- Problem requirements -
Show each line of the data below in which "consciencia" occurs.

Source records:
# # # # # # #

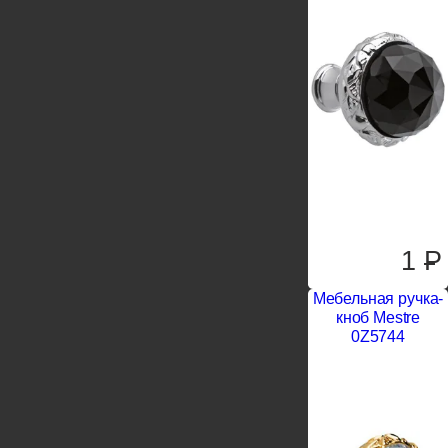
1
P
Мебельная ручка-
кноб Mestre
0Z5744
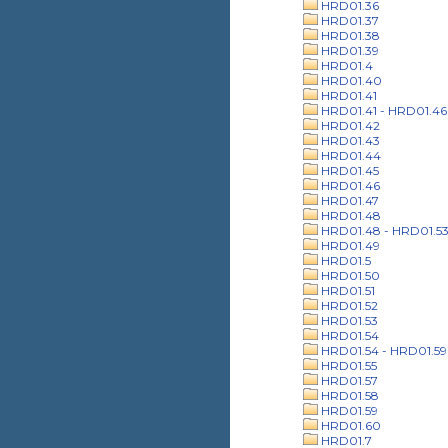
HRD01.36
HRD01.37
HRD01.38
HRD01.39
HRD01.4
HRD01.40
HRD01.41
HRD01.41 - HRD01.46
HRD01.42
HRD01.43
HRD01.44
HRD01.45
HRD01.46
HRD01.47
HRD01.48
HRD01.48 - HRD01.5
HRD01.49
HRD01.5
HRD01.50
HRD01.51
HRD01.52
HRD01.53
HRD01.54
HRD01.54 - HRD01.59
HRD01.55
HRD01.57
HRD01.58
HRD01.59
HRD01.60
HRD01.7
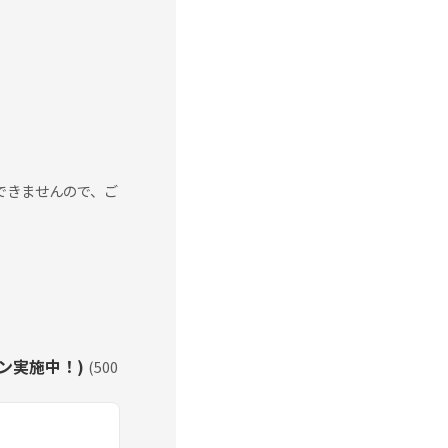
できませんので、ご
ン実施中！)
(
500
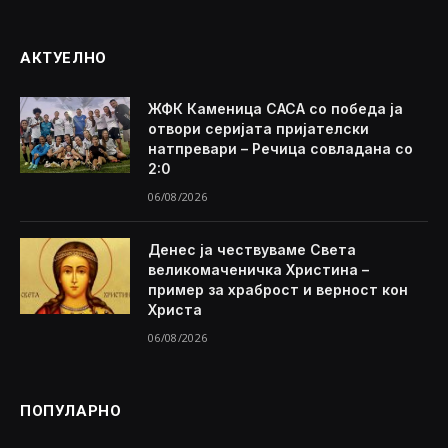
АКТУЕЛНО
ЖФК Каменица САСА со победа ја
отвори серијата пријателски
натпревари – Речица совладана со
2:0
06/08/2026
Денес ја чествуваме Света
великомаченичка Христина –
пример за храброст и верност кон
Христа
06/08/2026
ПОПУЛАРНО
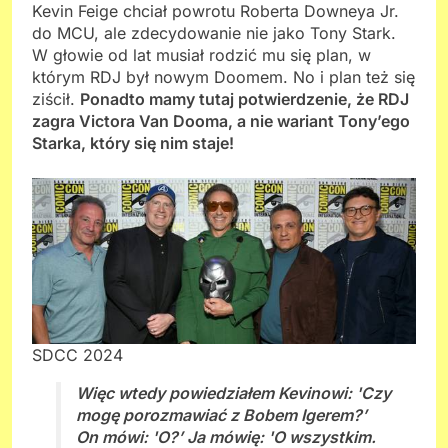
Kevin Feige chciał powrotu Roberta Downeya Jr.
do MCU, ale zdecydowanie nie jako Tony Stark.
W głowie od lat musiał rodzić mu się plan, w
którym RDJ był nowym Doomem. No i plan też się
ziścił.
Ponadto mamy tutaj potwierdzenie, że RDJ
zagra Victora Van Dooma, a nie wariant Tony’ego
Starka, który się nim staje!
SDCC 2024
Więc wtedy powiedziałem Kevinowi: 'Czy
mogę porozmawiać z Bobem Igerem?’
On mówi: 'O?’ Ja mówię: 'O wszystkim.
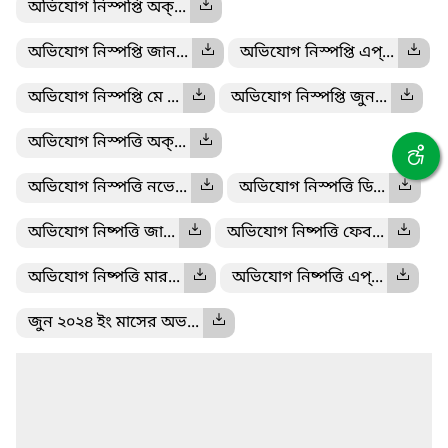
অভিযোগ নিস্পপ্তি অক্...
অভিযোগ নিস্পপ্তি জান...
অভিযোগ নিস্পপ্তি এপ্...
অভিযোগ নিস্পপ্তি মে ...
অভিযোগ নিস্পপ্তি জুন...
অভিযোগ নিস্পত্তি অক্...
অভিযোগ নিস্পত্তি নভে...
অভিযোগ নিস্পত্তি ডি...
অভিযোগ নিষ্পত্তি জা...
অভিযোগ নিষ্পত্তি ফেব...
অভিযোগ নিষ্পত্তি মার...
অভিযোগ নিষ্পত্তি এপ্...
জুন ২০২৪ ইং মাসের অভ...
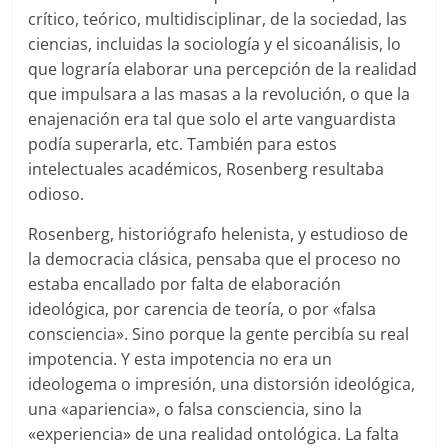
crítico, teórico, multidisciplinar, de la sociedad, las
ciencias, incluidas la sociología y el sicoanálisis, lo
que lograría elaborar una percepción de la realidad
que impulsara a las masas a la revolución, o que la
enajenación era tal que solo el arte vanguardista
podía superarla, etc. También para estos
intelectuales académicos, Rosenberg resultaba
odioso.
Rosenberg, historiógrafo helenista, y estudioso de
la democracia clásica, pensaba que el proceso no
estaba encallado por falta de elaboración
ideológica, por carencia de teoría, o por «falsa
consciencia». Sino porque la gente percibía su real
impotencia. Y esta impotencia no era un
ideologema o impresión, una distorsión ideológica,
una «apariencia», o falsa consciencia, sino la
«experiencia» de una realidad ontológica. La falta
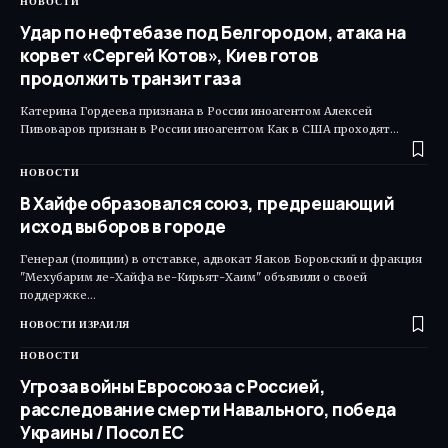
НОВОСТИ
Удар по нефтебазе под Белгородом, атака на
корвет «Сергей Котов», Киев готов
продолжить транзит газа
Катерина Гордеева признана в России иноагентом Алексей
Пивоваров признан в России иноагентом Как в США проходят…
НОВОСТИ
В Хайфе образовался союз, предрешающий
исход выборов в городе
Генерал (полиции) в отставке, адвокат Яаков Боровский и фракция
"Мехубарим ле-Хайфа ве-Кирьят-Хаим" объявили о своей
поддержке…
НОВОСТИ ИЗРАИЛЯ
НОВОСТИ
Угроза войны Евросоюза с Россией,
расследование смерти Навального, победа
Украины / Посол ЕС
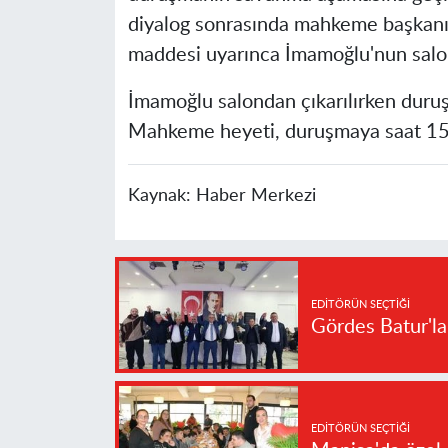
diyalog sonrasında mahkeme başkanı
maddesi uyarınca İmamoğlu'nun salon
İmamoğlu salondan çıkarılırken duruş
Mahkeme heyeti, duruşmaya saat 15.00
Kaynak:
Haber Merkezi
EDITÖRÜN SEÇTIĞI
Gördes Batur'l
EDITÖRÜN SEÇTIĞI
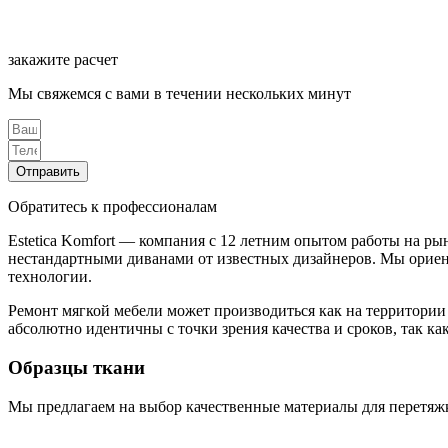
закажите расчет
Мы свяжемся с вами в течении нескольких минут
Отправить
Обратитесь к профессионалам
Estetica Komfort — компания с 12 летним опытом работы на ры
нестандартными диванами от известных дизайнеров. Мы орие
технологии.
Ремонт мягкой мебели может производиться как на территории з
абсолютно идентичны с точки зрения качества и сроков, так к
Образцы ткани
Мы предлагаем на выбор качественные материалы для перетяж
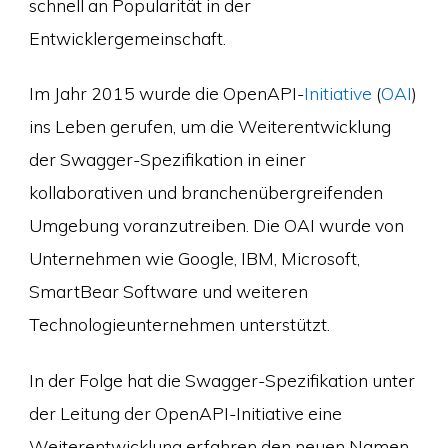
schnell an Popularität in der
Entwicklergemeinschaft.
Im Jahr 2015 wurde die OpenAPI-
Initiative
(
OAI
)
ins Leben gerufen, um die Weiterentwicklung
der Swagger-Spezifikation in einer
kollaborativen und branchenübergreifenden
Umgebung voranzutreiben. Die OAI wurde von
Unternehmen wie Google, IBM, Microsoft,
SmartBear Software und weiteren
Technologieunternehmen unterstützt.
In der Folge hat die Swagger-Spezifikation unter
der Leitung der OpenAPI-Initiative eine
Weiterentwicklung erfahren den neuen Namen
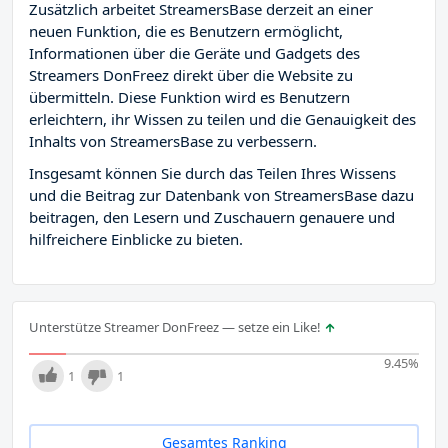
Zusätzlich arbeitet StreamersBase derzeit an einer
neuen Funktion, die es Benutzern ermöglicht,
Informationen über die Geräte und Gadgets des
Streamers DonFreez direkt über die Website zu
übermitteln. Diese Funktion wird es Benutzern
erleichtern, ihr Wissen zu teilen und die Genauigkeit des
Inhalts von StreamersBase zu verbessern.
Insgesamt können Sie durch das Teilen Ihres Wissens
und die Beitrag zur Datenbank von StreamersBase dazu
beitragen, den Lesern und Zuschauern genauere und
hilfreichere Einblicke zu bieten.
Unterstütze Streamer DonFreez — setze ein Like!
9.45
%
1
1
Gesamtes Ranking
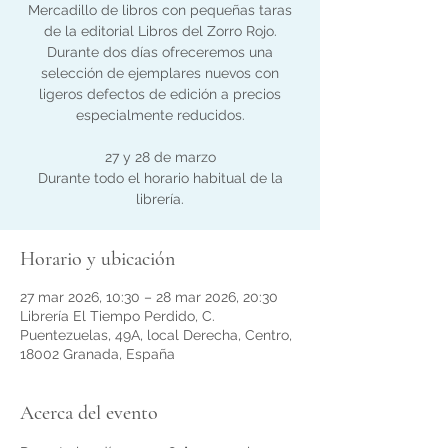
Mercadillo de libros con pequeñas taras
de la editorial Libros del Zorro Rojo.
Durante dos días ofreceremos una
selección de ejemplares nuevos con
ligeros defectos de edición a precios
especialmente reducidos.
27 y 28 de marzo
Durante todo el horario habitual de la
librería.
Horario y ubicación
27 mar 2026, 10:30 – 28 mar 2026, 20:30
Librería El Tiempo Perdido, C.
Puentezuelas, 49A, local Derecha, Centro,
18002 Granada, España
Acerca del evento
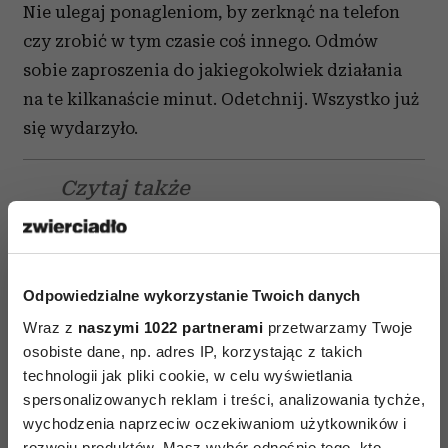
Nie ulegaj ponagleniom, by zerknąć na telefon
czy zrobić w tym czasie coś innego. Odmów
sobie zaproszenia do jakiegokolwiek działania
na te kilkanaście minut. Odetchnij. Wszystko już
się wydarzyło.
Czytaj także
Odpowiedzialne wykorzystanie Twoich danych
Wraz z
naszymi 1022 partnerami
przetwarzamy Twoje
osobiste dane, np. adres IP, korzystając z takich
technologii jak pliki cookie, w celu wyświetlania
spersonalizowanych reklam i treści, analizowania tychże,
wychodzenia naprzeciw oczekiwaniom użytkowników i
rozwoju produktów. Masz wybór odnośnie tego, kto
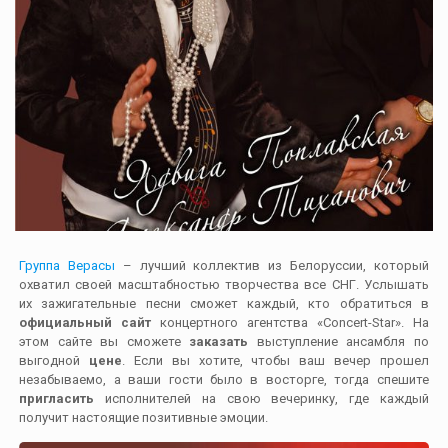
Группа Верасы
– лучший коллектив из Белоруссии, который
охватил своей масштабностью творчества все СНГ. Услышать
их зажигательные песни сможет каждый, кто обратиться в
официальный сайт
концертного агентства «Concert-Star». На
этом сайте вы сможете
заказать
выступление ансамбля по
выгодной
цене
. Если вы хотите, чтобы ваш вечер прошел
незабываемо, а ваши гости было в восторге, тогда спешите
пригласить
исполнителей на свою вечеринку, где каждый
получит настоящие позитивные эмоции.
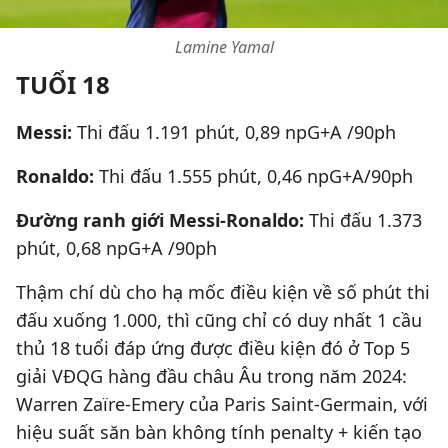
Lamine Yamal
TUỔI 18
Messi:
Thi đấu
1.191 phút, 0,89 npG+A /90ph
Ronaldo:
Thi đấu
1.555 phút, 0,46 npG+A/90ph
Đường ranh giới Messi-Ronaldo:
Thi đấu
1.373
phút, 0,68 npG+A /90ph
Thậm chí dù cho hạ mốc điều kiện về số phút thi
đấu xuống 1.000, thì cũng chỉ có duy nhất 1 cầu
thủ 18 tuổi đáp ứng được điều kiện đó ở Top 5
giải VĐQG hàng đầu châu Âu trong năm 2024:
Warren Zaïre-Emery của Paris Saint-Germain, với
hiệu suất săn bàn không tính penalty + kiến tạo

# # # # # # #

- Solution to the problem -
consciencia». Sino porque la gente percibía su real
una «apariencia», o falsa consciencia, sino la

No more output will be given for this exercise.